A comprehensive strategy. Given this threat to eye health, researchers are now taking a broad approach. “First, we want to prevent the onset of myopia. Then, when a child becomes myopic, we want to prevent high myopia. And when a child becomes highly myopic, we want to prevent pathological myopia and all of its complications,” said Jason C.S. Yam, FCOphHK, FRCS, at the Chinese University of Hong Kong.
As for treatment, “Eye care providers need to know that there is now good evidence that we can ease myopia progression using more than one option,” said Donald Tan, MD, FRCS, FRCOphth, at the Singapore National Eye Centre. However, as Dr. Repka acknowledged, “To maximize results, we will almost certainly use those options in combination, but we don’t yet know if their effects will be additive.”
Behavioral Tx: Preventing Onset
In Hong Kong, children are at very high risk of myopia onset. By age 9, up to 44% have myopia—and up to 80% of adults eventually develop it, said said Prof. Yam. “This is why we really need to do something about myopia prevention, not just myopia control.”
Still an enigma. A mismatch between eyeball length and its optical power, myopia still remains a bit of an enigma. “We’re not much closer to understanding how the eye grows and the signals that prompt its growth,” said Dr. Tan, “but some of the risk factors for myopia onset are probably related to lack of time spent outdoors.”

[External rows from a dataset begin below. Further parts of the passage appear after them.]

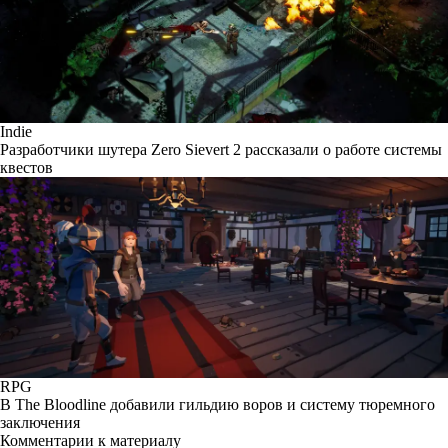
Indie
Разработчики шутера Zero Sievert 2 рассказали о работе системы
квестов
RPG
В The Bloodline добавили гильдию воров и систему тюремного
заключения
Комментарии к материалу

Solution No. 1: Get outside. Although outdoor activities are protective against the onset of myopia, there are no studies to show they are protective against myopia progression, said Dr. Tan. It’s also not fully understood why time outdoors only prevents myopia onset and doesn’t retard its pace, Dr. Congdon said.

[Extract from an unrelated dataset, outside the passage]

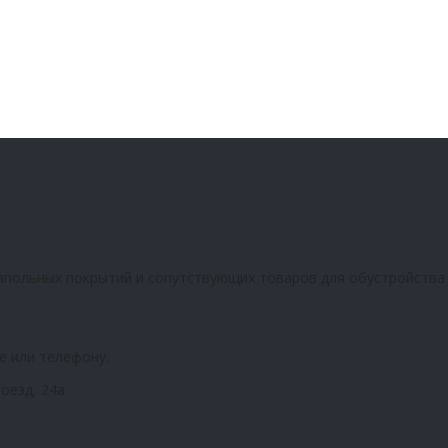
апольных покрытий и сопутствующих товаров для обустройства
е или телефону.
оезд, 24а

Trials in Taiwan and China have found that 40 to 80 minutes of extra outdoor time during the day reduced myopia incidence in schoolchildren by up to 50%. “A trial in China is now comparing one versus two hours, but there’s growing agreement that two hours each day is probably preferable,” said Dr. Congdon. In any event, “getting kids outdoors at a time when we have a global epidemic of obesity, diabetes, and diabetic retinopathy—and myopia—is a no-brainer. The potential to tackle these epidemics with the same intervention is especially powerful and appealing.”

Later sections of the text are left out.